The problem: Every line of the records below that holds the word "click" belongs in the answer.

Provided information:
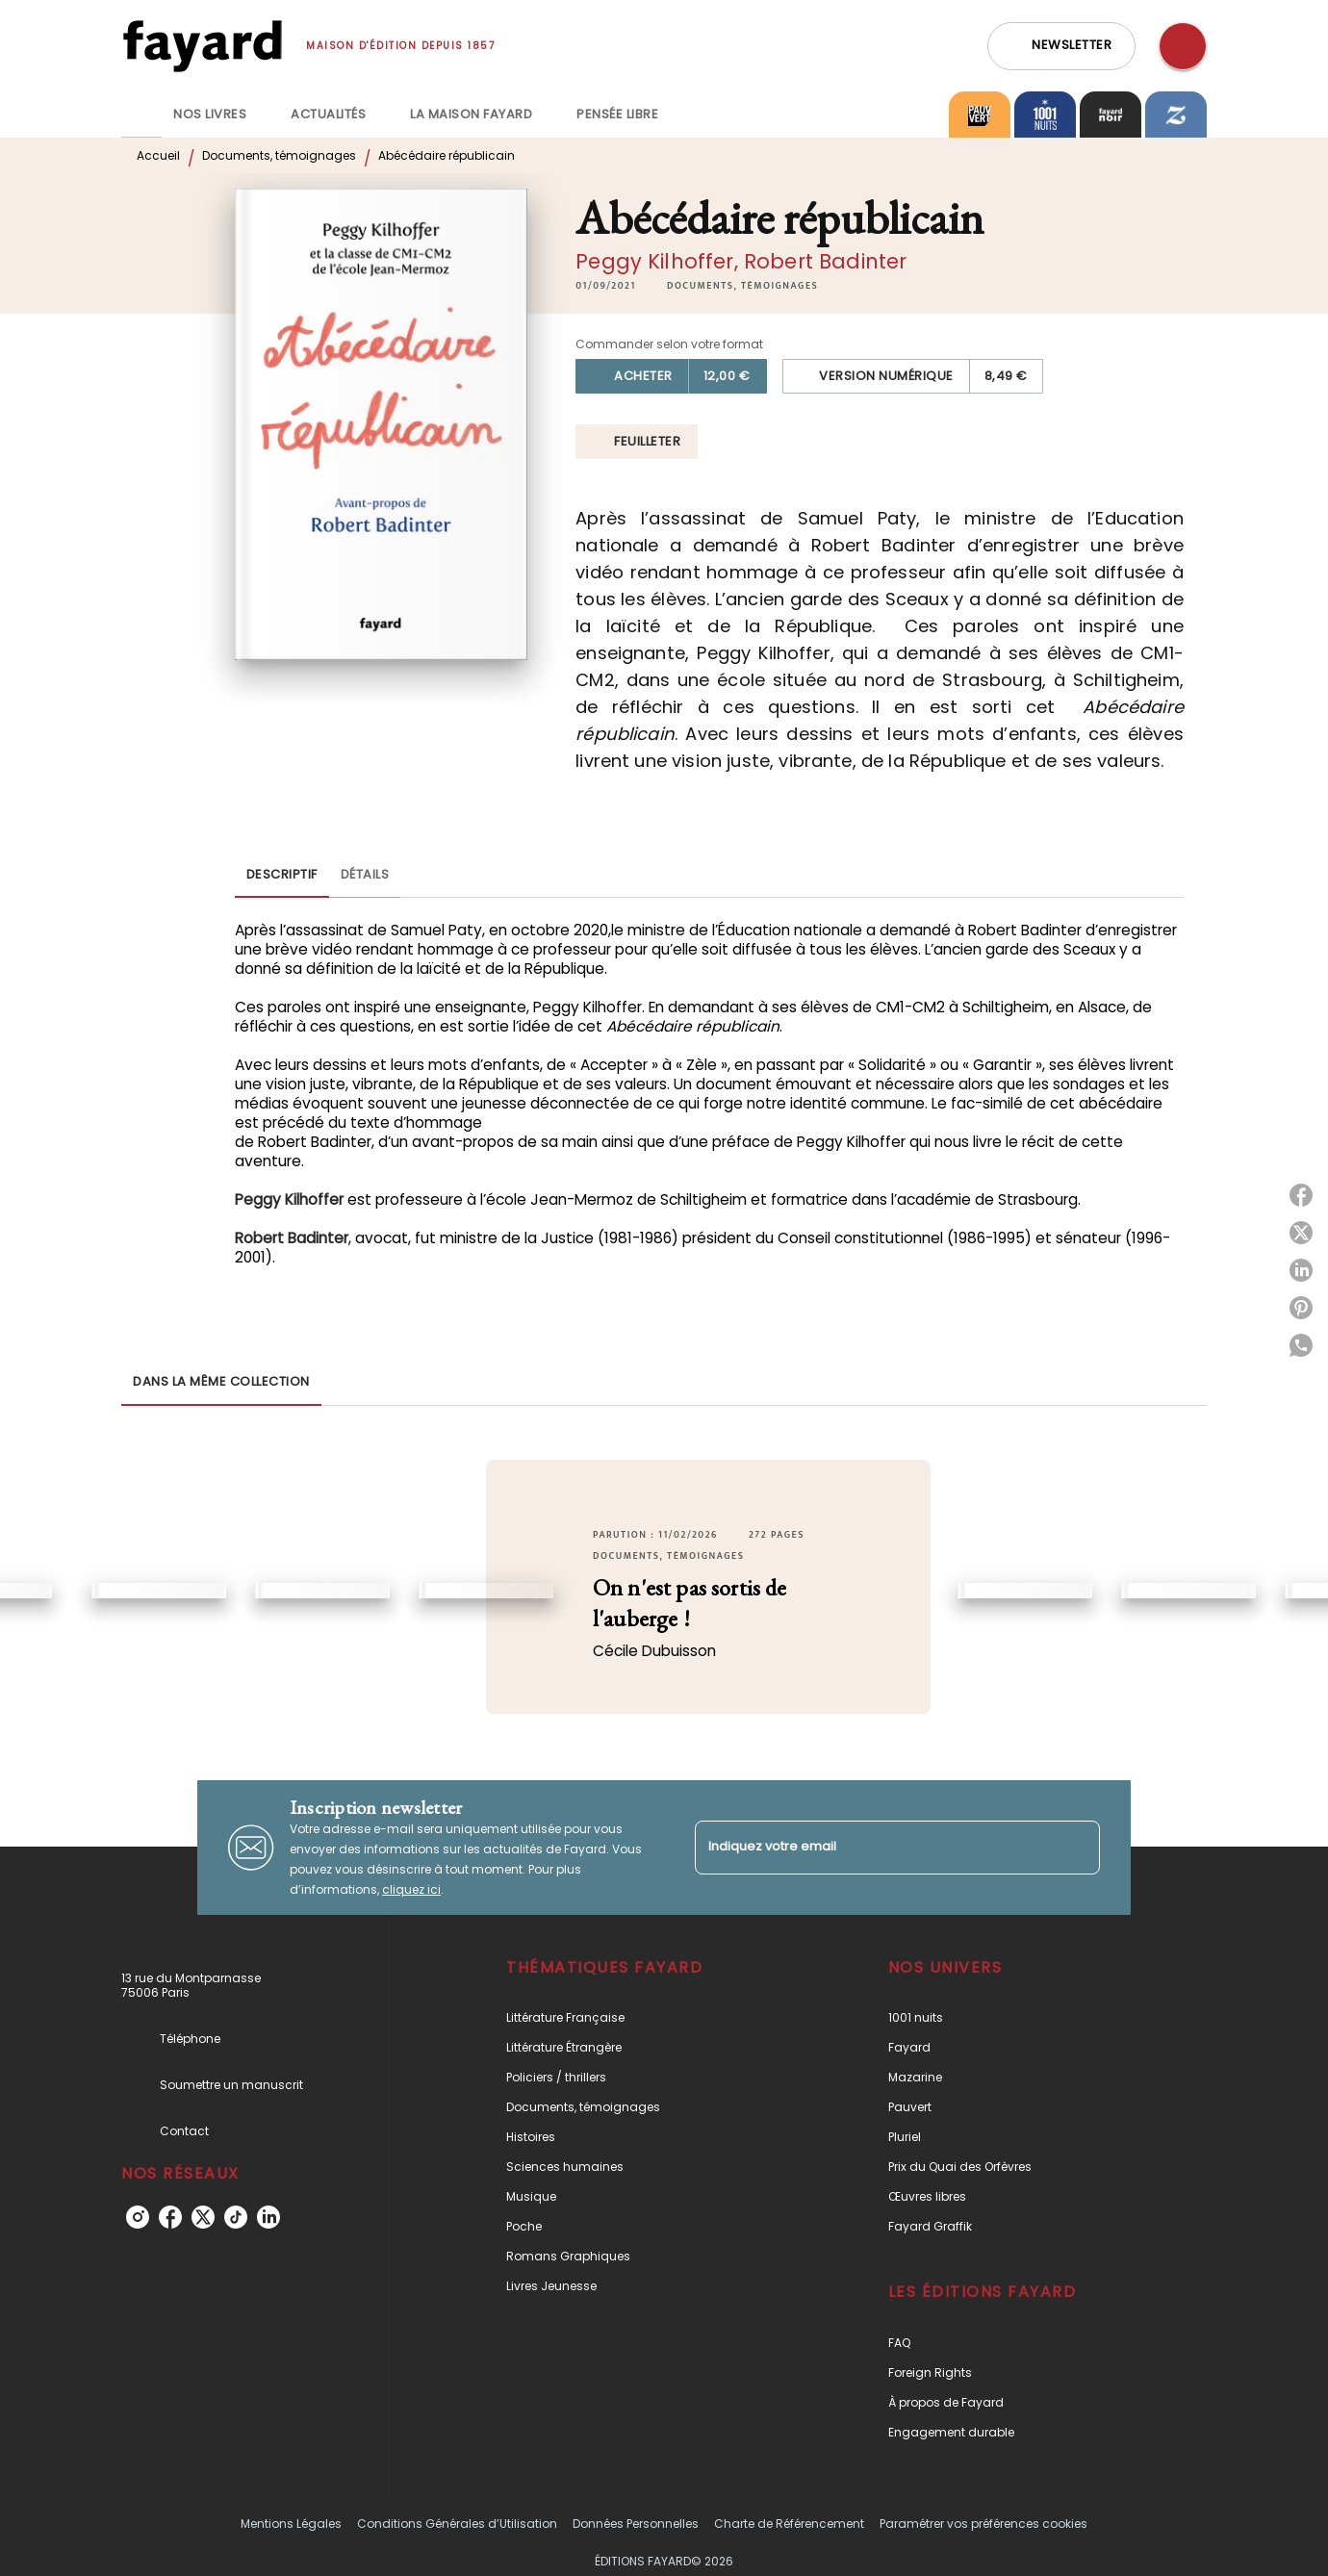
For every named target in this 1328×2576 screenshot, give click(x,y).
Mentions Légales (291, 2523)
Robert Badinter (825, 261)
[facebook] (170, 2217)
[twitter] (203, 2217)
...
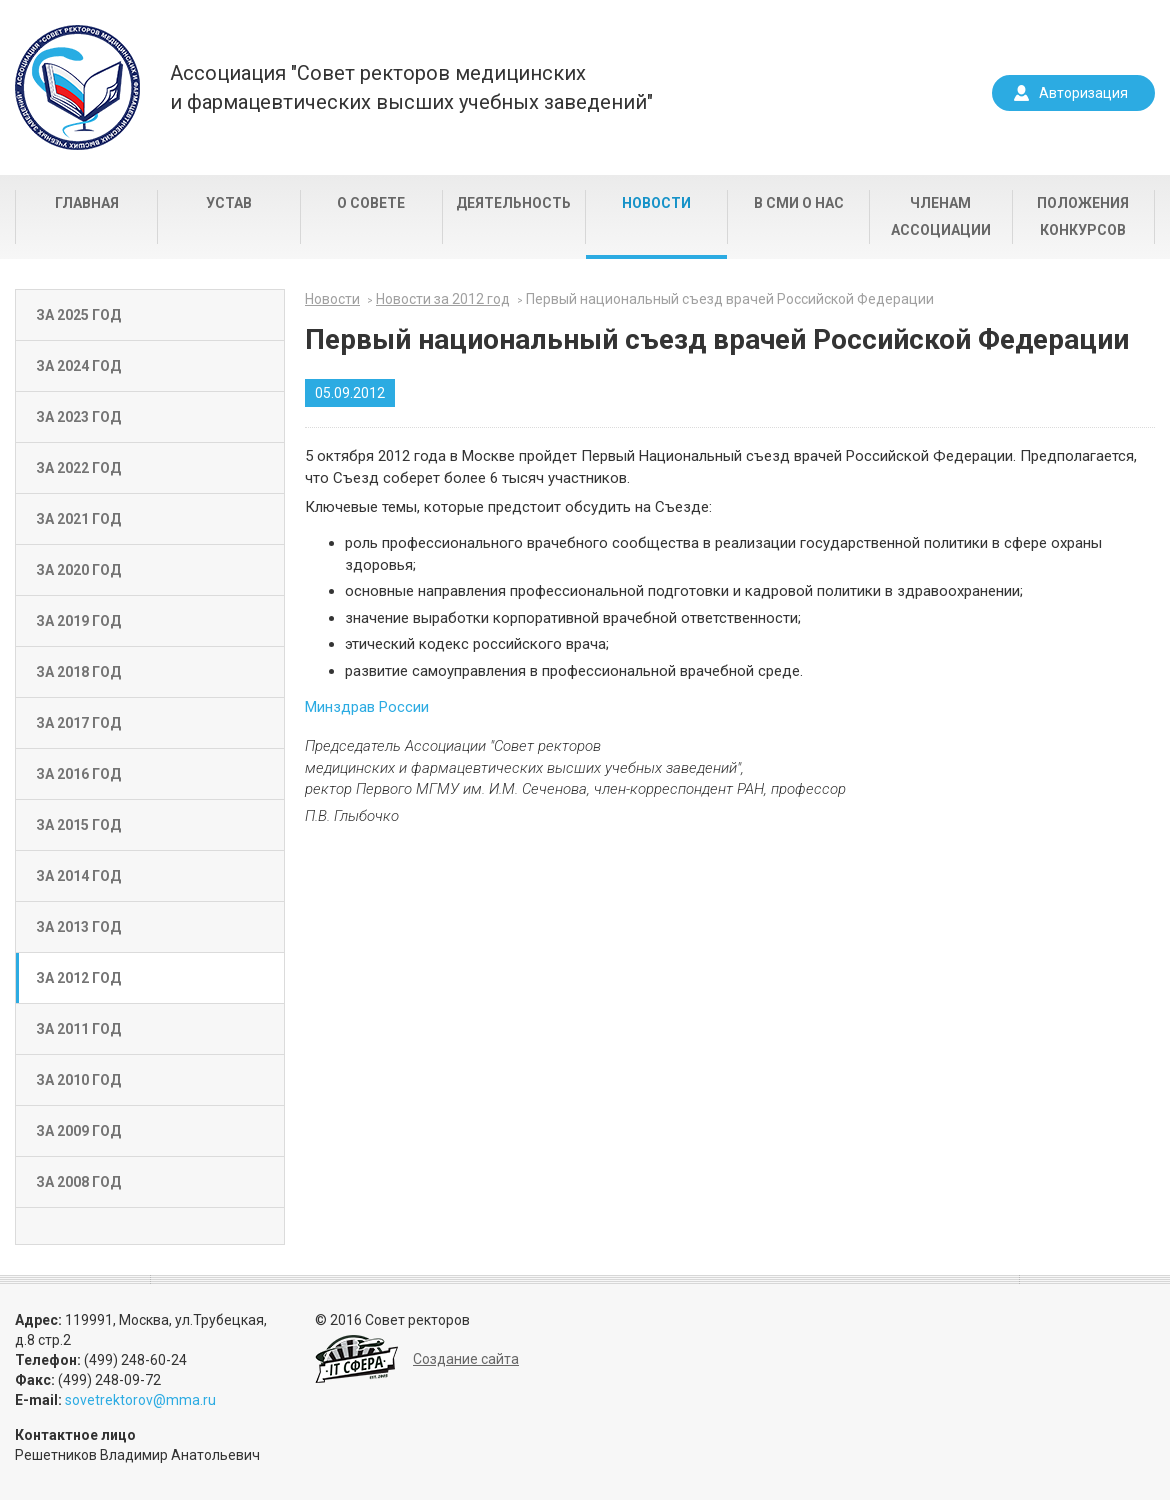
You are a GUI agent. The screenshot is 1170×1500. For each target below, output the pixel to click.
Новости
---
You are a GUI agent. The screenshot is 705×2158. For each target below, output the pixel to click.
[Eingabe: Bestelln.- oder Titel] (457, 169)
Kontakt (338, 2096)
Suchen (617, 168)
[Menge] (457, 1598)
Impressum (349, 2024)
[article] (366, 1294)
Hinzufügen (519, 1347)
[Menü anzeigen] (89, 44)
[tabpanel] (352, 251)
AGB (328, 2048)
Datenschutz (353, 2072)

Response area:
For every named target in this 1328×2576 screenshot, give click(x,y).
You are a GUI agent. The screenshot is 1170×1500. For each target below, output the pixel to click.
You are a GUI agent. The screenshot is 705×2158. For each target below, output the pixel to click.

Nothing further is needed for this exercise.